The Difference Between a SNP and a Mutation:

Usually when a single nucleotide in the genome sequence differs from others, it is called mutation. However there is a slight difference between a SNP and a mutation; the frequency in which they occur. Technically, a polymorphism is a DNA variation in which each possible sequence is present in at least one percent of a population, if it is present in less than one percent of the population, it is considered a mutation. So for example, if one percent or more of the population in Japan had certain DNA variation, it would considered a polymorphism. And if a limited number of population had a certain DNA variation (less than one percent) if would considered a mutation.
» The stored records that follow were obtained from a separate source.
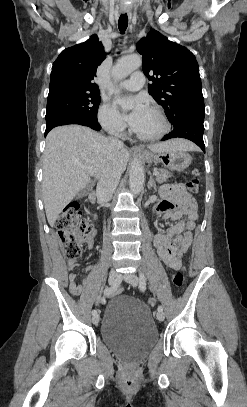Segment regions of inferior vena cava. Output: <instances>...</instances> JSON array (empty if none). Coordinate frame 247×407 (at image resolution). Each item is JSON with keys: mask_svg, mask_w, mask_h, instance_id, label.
<instances>
[{"mask_svg": "<svg viewBox=\"0 0 247 407\" xmlns=\"http://www.w3.org/2000/svg\"><path fill=\"white\" fill-rule=\"evenodd\" d=\"M109 140L115 146H118V147L123 146V142L118 139L110 137ZM120 176H121V174L119 172L110 171V172L104 173L99 178V181L97 184V195L101 201L107 202L112 198L113 192L119 183Z\"/></svg>", "mask_w": 247, "mask_h": 407, "instance_id": "obj_1", "label": "inferior vena cava"}]
</instances>
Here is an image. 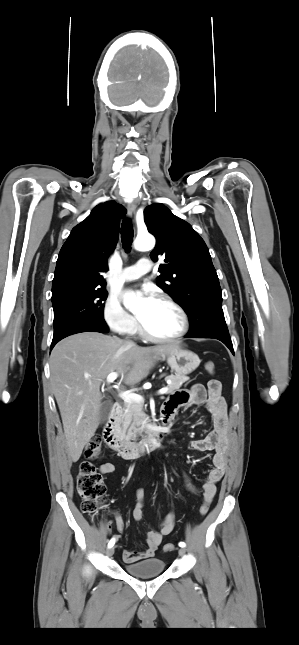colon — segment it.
Here are the masks:
<instances>
[{
    "mask_svg": "<svg viewBox=\"0 0 299 645\" xmlns=\"http://www.w3.org/2000/svg\"><path fill=\"white\" fill-rule=\"evenodd\" d=\"M205 368L209 373H214L215 367L213 362H206ZM208 386L212 390H217L221 387V384L218 380H211L208 383ZM100 452L101 442L99 438H92L84 449L85 461L80 464L77 475L76 487L79 496L82 498L81 509L90 517L96 516L99 506L104 500L106 494V487L103 483L102 476L92 463V460L96 459L100 455ZM208 510V503H204L200 507V514L205 516L208 513ZM174 549L175 547L171 543L164 546L165 552H171L174 551Z\"/></svg>",
    "mask_w": 299,
    "mask_h": 645,
    "instance_id": "obj_1",
    "label": "colon"
}]
</instances>
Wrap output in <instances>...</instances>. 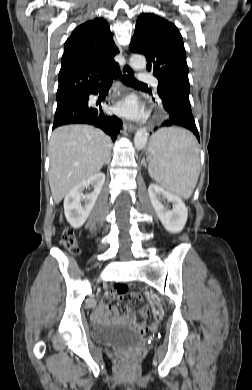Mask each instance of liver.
<instances>
[{
  "mask_svg": "<svg viewBox=\"0 0 252 390\" xmlns=\"http://www.w3.org/2000/svg\"><path fill=\"white\" fill-rule=\"evenodd\" d=\"M112 142L103 131L88 125L54 130L49 143V184L59 204L80 182L98 173L110 158Z\"/></svg>",
  "mask_w": 252,
  "mask_h": 390,
  "instance_id": "liver-1",
  "label": "liver"
}]
</instances>
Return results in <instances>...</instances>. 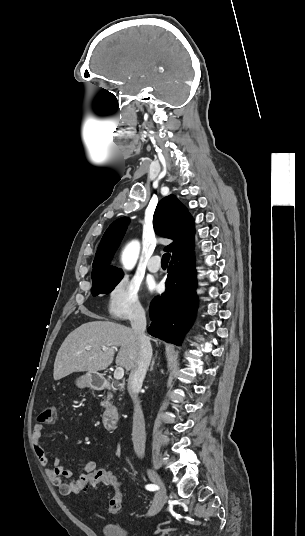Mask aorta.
Instances as JSON below:
<instances>
[{
  "instance_id": "1",
  "label": "aorta",
  "mask_w": 305,
  "mask_h": 536,
  "mask_svg": "<svg viewBox=\"0 0 305 536\" xmlns=\"http://www.w3.org/2000/svg\"><path fill=\"white\" fill-rule=\"evenodd\" d=\"M140 243L138 241L130 242L122 252V264L127 270H131L139 257Z\"/></svg>"
}]
</instances>
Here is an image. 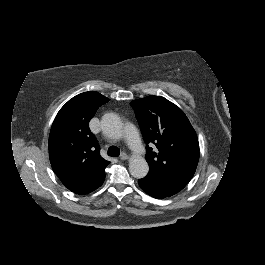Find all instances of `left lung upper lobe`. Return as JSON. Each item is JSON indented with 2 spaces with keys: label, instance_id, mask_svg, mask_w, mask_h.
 I'll return each instance as SVG.
<instances>
[{
  "label": "left lung upper lobe",
  "instance_id": "left-lung-upper-lobe-1",
  "mask_svg": "<svg viewBox=\"0 0 265 265\" xmlns=\"http://www.w3.org/2000/svg\"><path fill=\"white\" fill-rule=\"evenodd\" d=\"M136 118L147 146L148 175L167 181L189 182L199 160L197 135L184 112L161 96L133 100Z\"/></svg>",
  "mask_w": 265,
  "mask_h": 265
}]
</instances>
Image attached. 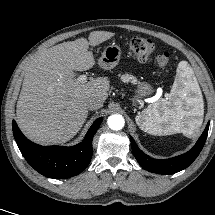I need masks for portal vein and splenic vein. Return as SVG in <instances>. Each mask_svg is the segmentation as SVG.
<instances>
[{
	"mask_svg": "<svg viewBox=\"0 0 215 215\" xmlns=\"http://www.w3.org/2000/svg\"><path fill=\"white\" fill-rule=\"evenodd\" d=\"M77 81L80 83H84L87 81V76L85 74H82L77 78Z\"/></svg>",
	"mask_w": 215,
	"mask_h": 215,
	"instance_id": "18ae733b",
	"label": "portal vein and splenic vein"
}]
</instances>
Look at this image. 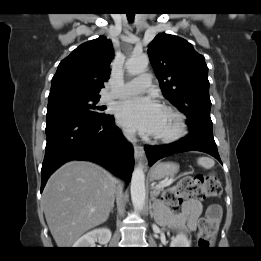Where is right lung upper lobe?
Wrapping results in <instances>:
<instances>
[{"instance_id": "right-lung-upper-lobe-1", "label": "right lung upper lobe", "mask_w": 261, "mask_h": 261, "mask_svg": "<svg viewBox=\"0 0 261 261\" xmlns=\"http://www.w3.org/2000/svg\"><path fill=\"white\" fill-rule=\"evenodd\" d=\"M113 57L112 42L105 36L81 44L58 65L49 97L58 93L100 97V89L109 79Z\"/></svg>"}]
</instances>
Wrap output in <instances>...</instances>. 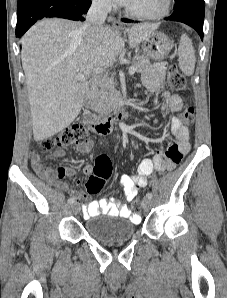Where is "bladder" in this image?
Segmentation results:
<instances>
[{"label": "bladder", "instance_id": "obj_1", "mask_svg": "<svg viewBox=\"0 0 227 298\" xmlns=\"http://www.w3.org/2000/svg\"><path fill=\"white\" fill-rule=\"evenodd\" d=\"M85 229L97 242L111 245L132 239L136 233V224L128 219H89L85 223Z\"/></svg>", "mask_w": 227, "mask_h": 298}]
</instances>
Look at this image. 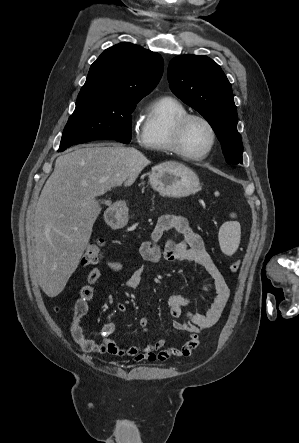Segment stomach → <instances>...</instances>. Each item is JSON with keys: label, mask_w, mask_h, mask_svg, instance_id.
Listing matches in <instances>:
<instances>
[{"label": "stomach", "mask_w": 299, "mask_h": 443, "mask_svg": "<svg viewBox=\"0 0 299 443\" xmlns=\"http://www.w3.org/2000/svg\"><path fill=\"white\" fill-rule=\"evenodd\" d=\"M152 188L161 195L181 198L199 190V178L190 168L178 164H160L152 168L149 174ZM108 222L114 228H121L128 222V209L124 204H117L113 217Z\"/></svg>", "instance_id": "stomach-1"}]
</instances>
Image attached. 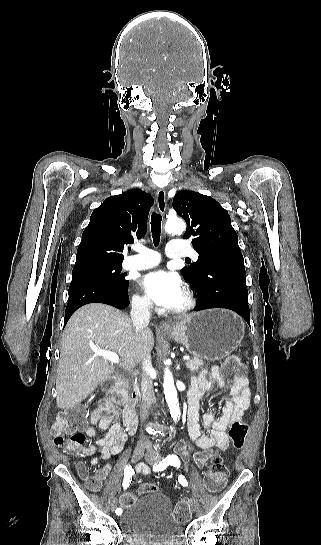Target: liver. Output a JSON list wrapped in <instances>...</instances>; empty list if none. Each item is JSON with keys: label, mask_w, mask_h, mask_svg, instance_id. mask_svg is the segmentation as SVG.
I'll list each match as a JSON object with an SVG mask.
<instances>
[{"label": "liver", "mask_w": 321, "mask_h": 545, "mask_svg": "<svg viewBox=\"0 0 321 545\" xmlns=\"http://www.w3.org/2000/svg\"><path fill=\"white\" fill-rule=\"evenodd\" d=\"M154 347L151 329H135L122 311L90 303L69 319L62 337L61 359L57 371L58 409L80 405L96 387L114 373L97 351L118 353L122 367H136Z\"/></svg>", "instance_id": "liver-1"}]
</instances>
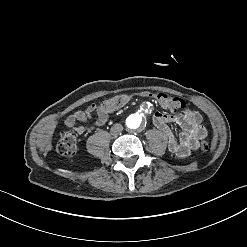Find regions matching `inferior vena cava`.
I'll return each instance as SVG.
<instances>
[{
	"instance_id": "obj_1",
	"label": "inferior vena cava",
	"mask_w": 247,
	"mask_h": 247,
	"mask_svg": "<svg viewBox=\"0 0 247 247\" xmlns=\"http://www.w3.org/2000/svg\"><path fill=\"white\" fill-rule=\"evenodd\" d=\"M123 130V126L119 123H116L114 124L112 127H111V130H110V133L112 135H117L119 134L121 131Z\"/></svg>"
}]
</instances>
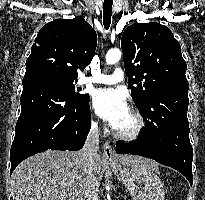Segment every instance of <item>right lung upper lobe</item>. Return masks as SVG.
Listing matches in <instances>:
<instances>
[{
  "mask_svg": "<svg viewBox=\"0 0 205 200\" xmlns=\"http://www.w3.org/2000/svg\"><path fill=\"white\" fill-rule=\"evenodd\" d=\"M96 45V32L83 17L53 20L35 38L23 80L48 74L77 80V71L90 64Z\"/></svg>",
  "mask_w": 205,
  "mask_h": 200,
  "instance_id": "right-lung-upper-lobe-1",
  "label": "right lung upper lobe"
}]
</instances>
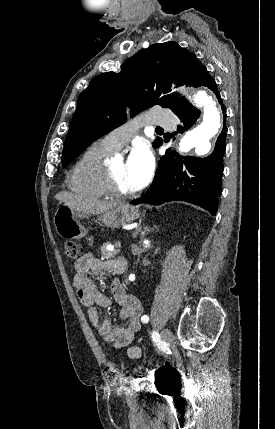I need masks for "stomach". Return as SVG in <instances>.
<instances>
[{"instance_id":"0dacf381","label":"stomach","mask_w":275,"mask_h":429,"mask_svg":"<svg viewBox=\"0 0 275 429\" xmlns=\"http://www.w3.org/2000/svg\"><path fill=\"white\" fill-rule=\"evenodd\" d=\"M139 216L136 207L121 204L101 214L98 220L109 227H118L134 221ZM88 218L86 214L78 213L72 208L62 205L56 210L53 218L56 232L66 239H80L88 233L80 219Z\"/></svg>"}]
</instances>
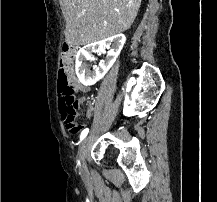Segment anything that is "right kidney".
<instances>
[{
  "instance_id": "right-kidney-1",
  "label": "right kidney",
  "mask_w": 217,
  "mask_h": 202,
  "mask_svg": "<svg viewBox=\"0 0 217 202\" xmlns=\"http://www.w3.org/2000/svg\"><path fill=\"white\" fill-rule=\"evenodd\" d=\"M125 40L124 34H117V36L106 38V40H101V42L87 44V46L79 50L76 56L75 72L83 86H93L97 80L104 78L108 70L112 68L116 58H118L125 44ZM96 46L98 52H103V50H108V52L103 62H100L98 72H95V76H93L92 72L87 70L86 60H91L92 52H95Z\"/></svg>"
}]
</instances>
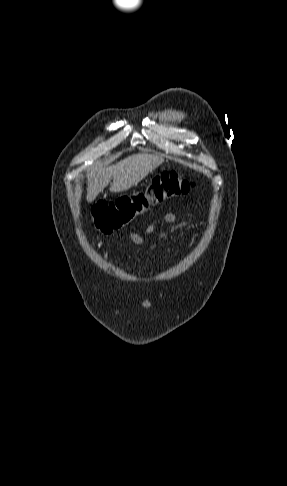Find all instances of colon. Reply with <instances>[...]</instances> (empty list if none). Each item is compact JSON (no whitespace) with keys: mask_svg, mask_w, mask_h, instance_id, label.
<instances>
[{"mask_svg":"<svg viewBox=\"0 0 287 486\" xmlns=\"http://www.w3.org/2000/svg\"><path fill=\"white\" fill-rule=\"evenodd\" d=\"M195 183L177 171H165L153 178L148 186L115 200L97 202L92 208L94 227L103 233L119 230L149 207L187 194Z\"/></svg>","mask_w":287,"mask_h":486,"instance_id":"colon-1","label":"colon"}]
</instances>
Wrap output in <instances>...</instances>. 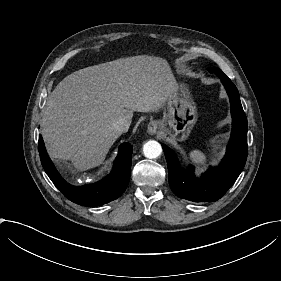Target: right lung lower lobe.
<instances>
[{
  "mask_svg": "<svg viewBox=\"0 0 281 281\" xmlns=\"http://www.w3.org/2000/svg\"><path fill=\"white\" fill-rule=\"evenodd\" d=\"M39 153L42 166L62 194L83 206H100L117 199L126 189L131 173L132 146L123 143L118 149L112 172L95 184L75 187L67 183L56 170L39 135Z\"/></svg>",
  "mask_w": 281,
  "mask_h": 281,
  "instance_id": "98d812e1",
  "label": "right lung lower lobe"
}]
</instances>
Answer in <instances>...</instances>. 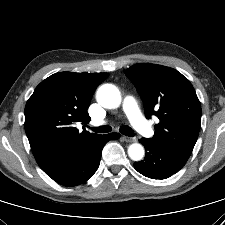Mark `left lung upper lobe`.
<instances>
[{
	"label": "left lung upper lobe",
	"instance_id": "5c2ea615",
	"mask_svg": "<svg viewBox=\"0 0 225 225\" xmlns=\"http://www.w3.org/2000/svg\"><path fill=\"white\" fill-rule=\"evenodd\" d=\"M125 74L143 100L145 116L159 118L149 140L189 158L201 122V105L192 84L177 70L155 64L139 63Z\"/></svg>",
	"mask_w": 225,
	"mask_h": 225
}]
</instances>
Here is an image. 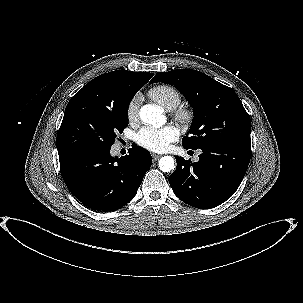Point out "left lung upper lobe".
<instances>
[{
    "label": "left lung upper lobe",
    "instance_id": "1",
    "mask_svg": "<svg viewBox=\"0 0 303 303\" xmlns=\"http://www.w3.org/2000/svg\"><path fill=\"white\" fill-rule=\"evenodd\" d=\"M174 85L194 108L190 136L183 146L198 149L211 142H251V122L239 97L210 76L195 70L158 72L151 83Z\"/></svg>",
    "mask_w": 303,
    "mask_h": 303
}]
</instances>
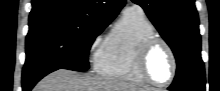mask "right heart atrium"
Wrapping results in <instances>:
<instances>
[{
	"mask_svg": "<svg viewBox=\"0 0 220 91\" xmlns=\"http://www.w3.org/2000/svg\"><path fill=\"white\" fill-rule=\"evenodd\" d=\"M101 40V35H97L90 44V49H94L98 46L99 42Z\"/></svg>",
	"mask_w": 220,
	"mask_h": 91,
	"instance_id": "obj_1",
	"label": "right heart atrium"
}]
</instances>
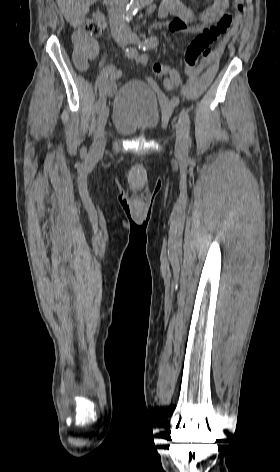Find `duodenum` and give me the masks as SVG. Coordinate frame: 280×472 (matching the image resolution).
Listing matches in <instances>:
<instances>
[{
    "label": "duodenum",
    "instance_id": "410a0bca",
    "mask_svg": "<svg viewBox=\"0 0 280 472\" xmlns=\"http://www.w3.org/2000/svg\"><path fill=\"white\" fill-rule=\"evenodd\" d=\"M111 2H112V0H104V3H105L106 5L111 4ZM158 14H159V17L163 18V17H165V16L167 15V10H166L165 8H163V7L160 6V9H159V13H158Z\"/></svg>",
    "mask_w": 280,
    "mask_h": 472
}]
</instances>
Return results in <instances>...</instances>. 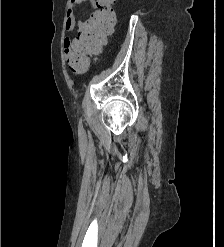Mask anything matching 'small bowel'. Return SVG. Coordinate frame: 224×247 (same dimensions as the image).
<instances>
[{
    "instance_id": "obj_1",
    "label": "small bowel",
    "mask_w": 224,
    "mask_h": 247,
    "mask_svg": "<svg viewBox=\"0 0 224 247\" xmlns=\"http://www.w3.org/2000/svg\"><path fill=\"white\" fill-rule=\"evenodd\" d=\"M89 3L93 8H96L97 3L95 0H70L69 7L66 12L65 17V28L67 31H73L76 27L78 31H80L85 22L78 21L76 19V8L85 4ZM64 47L66 49V53L68 55L69 63L72 62L74 57L78 54V42L77 38H71L66 36L64 38Z\"/></svg>"
}]
</instances>
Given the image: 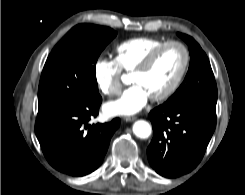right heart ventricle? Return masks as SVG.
<instances>
[{
  "instance_id": "obj_1",
  "label": "right heart ventricle",
  "mask_w": 245,
  "mask_h": 195,
  "mask_svg": "<svg viewBox=\"0 0 245 195\" xmlns=\"http://www.w3.org/2000/svg\"><path fill=\"white\" fill-rule=\"evenodd\" d=\"M163 43L162 40L147 37L126 40L117 45L115 61L121 70L132 72L150 51Z\"/></svg>"
}]
</instances>
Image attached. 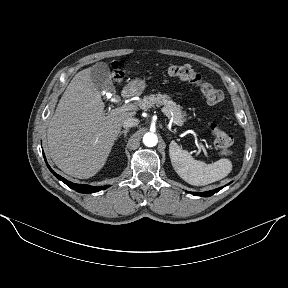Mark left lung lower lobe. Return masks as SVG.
I'll list each match as a JSON object with an SVG mask.
<instances>
[{"instance_id":"obj_1","label":"left lung lower lobe","mask_w":288,"mask_h":288,"mask_svg":"<svg viewBox=\"0 0 288 288\" xmlns=\"http://www.w3.org/2000/svg\"><path fill=\"white\" fill-rule=\"evenodd\" d=\"M221 189H222V187H221V188L214 189V190L206 191V192L193 193V195L203 196V197H209V196L215 194L216 192L220 191Z\"/></svg>"}]
</instances>
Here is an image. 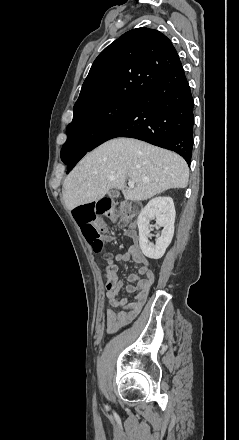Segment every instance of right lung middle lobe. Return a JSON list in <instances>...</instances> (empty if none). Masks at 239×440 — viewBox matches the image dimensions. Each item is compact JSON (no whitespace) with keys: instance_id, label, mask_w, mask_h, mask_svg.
Masks as SVG:
<instances>
[{"instance_id":"1","label":"right lung middle lobe","mask_w":239,"mask_h":440,"mask_svg":"<svg viewBox=\"0 0 239 440\" xmlns=\"http://www.w3.org/2000/svg\"><path fill=\"white\" fill-rule=\"evenodd\" d=\"M135 99L128 96L113 97L74 114L72 122L67 126V141L61 151L71 148L87 150L102 132L125 114Z\"/></svg>"}]
</instances>
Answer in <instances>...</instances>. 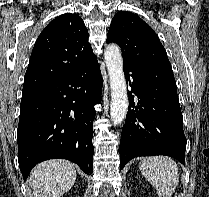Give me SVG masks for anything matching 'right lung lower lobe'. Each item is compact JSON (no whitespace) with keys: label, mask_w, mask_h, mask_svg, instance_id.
<instances>
[{"label":"right lung lower lobe","mask_w":209,"mask_h":197,"mask_svg":"<svg viewBox=\"0 0 209 197\" xmlns=\"http://www.w3.org/2000/svg\"><path fill=\"white\" fill-rule=\"evenodd\" d=\"M102 77L93 58L66 77L23 92L18 125V160L24 178L39 162L64 158L93 172L94 105Z\"/></svg>","instance_id":"obj_1"}]
</instances>
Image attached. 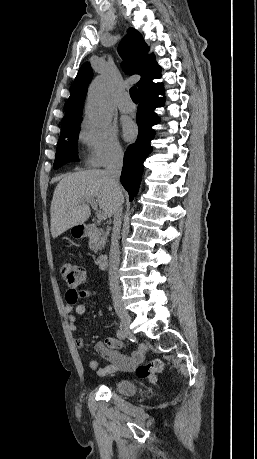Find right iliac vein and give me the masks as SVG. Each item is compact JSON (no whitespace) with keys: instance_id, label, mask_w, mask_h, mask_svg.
<instances>
[{"instance_id":"63e3f726","label":"right iliac vein","mask_w":257,"mask_h":459,"mask_svg":"<svg viewBox=\"0 0 257 459\" xmlns=\"http://www.w3.org/2000/svg\"><path fill=\"white\" fill-rule=\"evenodd\" d=\"M116 311H117V315H118V317L120 318V321H121V327L125 331L129 332V326H130V323H131V317H130L128 311L125 310L121 306L117 307Z\"/></svg>"}]
</instances>
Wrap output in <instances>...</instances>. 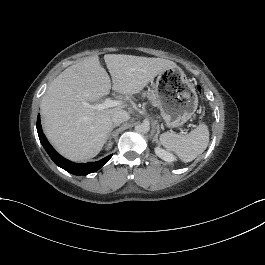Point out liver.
<instances>
[{"label": "liver", "mask_w": 265, "mask_h": 265, "mask_svg": "<svg viewBox=\"0 0 265 265\" xmlns=\"http://www.w3.org/2000/svg\"><path fill=\"white\" fill-rule=\"evenodd\" d=\"M104 61L113 85L99 57L94 56L61 72L41 101L42 124L49 141L72 161L96 156L114 126L112 114L128 107L122 100L113 107L99 108L111 89L125 97L134 96L164 71L178 69L174 62L161 58L110 54ZM81 100L92 104L84 107Z\"/></svg>", "instance_id": "liver-1"}]
</instances>
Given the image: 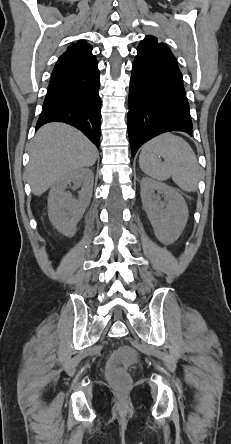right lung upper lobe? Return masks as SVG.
<instances>
[{"label": "right lung upper lobe", "instance_id": "right-lung-upper-lobe-1", "mask_svg": "<svg viewBox=\"0 0 231 444\" xmlns=\"http://www.w3.org/2000/svg\"><path fill=\"white\" fill-rule=\"evenodd\" d=\"M97 60L92 54V47L83 40L71 44L58 59L51 78L87 71L96 66Z\"/></svg>", "mask_w": 231, "mask_h": 444}]
</instances>
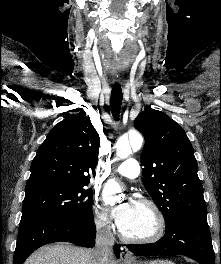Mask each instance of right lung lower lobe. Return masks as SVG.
Masks as SVG:
<instances>
[{"instance_id":"1","label":"right lung lower lobe","mask_w":221,"mask_h":264,"mask_svg":"<svg viewBox=\"0 0 221 264\" xmlns=\"http://www.w3.org/2000/svg\"><path fill=\"white\" fill-rule=\"evenodd\" d=\"M96 226L93 216L84 220H40L20 222L14 264H23L37 248L54 242L66 241L83 247L95 245ZM117 258L120 245L114 246Z\"/></svg>"}]
</instances>
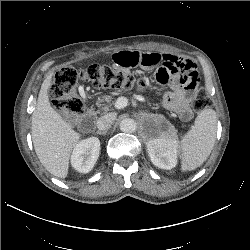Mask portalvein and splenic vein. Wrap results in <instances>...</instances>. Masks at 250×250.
Instances as JSON below:
<instances>
[{
    "label": "portal vein and splenic vein",
    "instance_id": "obj_1",
    "mask_svg": "<svg viewBox=\"0 0 250 250\" xmlns=\"http://www.w3.org/2000/svg\"><path fill=\"white\" fill-rule=\"evenodd\" d=\"M115 108L116 109H122L128 105V99L126 97H118L115 101Z\"/></svg>",
    "mask_w": 250,
    "mask_h": 250
}]
</instances>
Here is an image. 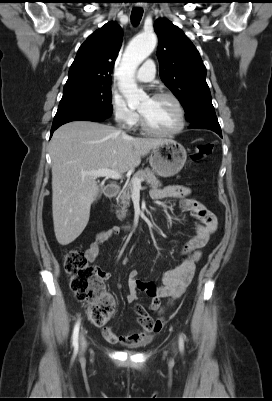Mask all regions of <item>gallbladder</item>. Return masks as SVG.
I'll return each mask as SVG.
<instances>
[{
	"mask_svg": "<svg viewBox=\"0 0 272 401\" xmlns=\"http://www.w3.org/2000/svg\"><path fill=\"white\" fill-rule=\"evenodd\" d=\"M100 196H101V192L98 193L96 198H100Z\"/></svg>",
	"mask_w": 272,
	"mask_h": 401,
	"instance_id": "gallbladder-1",
	"label": "gallbladder"
}]
</instances>
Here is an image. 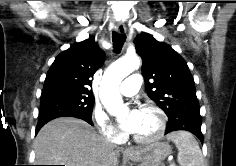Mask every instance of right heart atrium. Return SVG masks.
<instances>
[{
	"instance_id": "obj_1",
	"label": "right heart atrium",
	"mask_w": 236,
	"mask_h": 166,
	"mask_svg": "<svg viewBox=\"0 0 236 166\" xmlns=\"http://www.w3.org/2000/svg\"><path fill=\"white\" fill-rule=\"evenodd\" d=\"M92 121L98 128L101 135L110 141H119L121 136L117 129L111 123L107 113L102 107L95 106L91 113Z\"/></svg>"
}]
</instances>
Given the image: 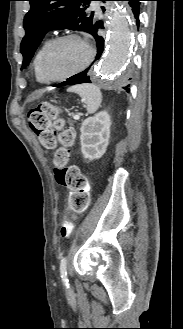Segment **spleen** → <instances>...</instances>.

Still SNPs originate from one’s ancestor’s mutated genes. Mutations which occurred a long time ago and have been passed down through generations until a certain percentage of the population have them, are now considered to be polymorphisms.

Significance of SNP Analysis:

SNP analysis is a method of research to scientifically discover which genes relate to individual differences in constitution, susceptibility, or predisposition to disease by analyzing an individual’s SNPs. Specifically, correlation of clinical data and SNP data of patients with certain a disease and ones who don’t have any health issues are statistically analyzed. This research method is particularly effective in understanding the causes of lifestyle-related diseases. Moreover, after considering lifestyle and other factors, research for genetic predisposition to a disease can be focused on. If genes related to a disease and candidate drugs effective towards those genes are discovered, since a correlation of the genes and the disease are known, it would be easier to choose a drug with high efficacy and fewer side effect. It is possible to have even greater results with SNP analysis if we devise ways to combine groups for comparison. For example, if there could be a study comparing gene polymorphisms of responders and non-responders being treated with a certain drug, the result could greatly contribute to predicting efficacy of the drug before its actual use. This type of research related to drug use is called “pharmacogenomics”. Using genome information to improve treatment is a promising part of modern medical science. In the near future, based on scientific evidence, each patient could be provided with most suitable treatment, the proper drug and dosage, which would hopefully develop into “tailor-made medicine“.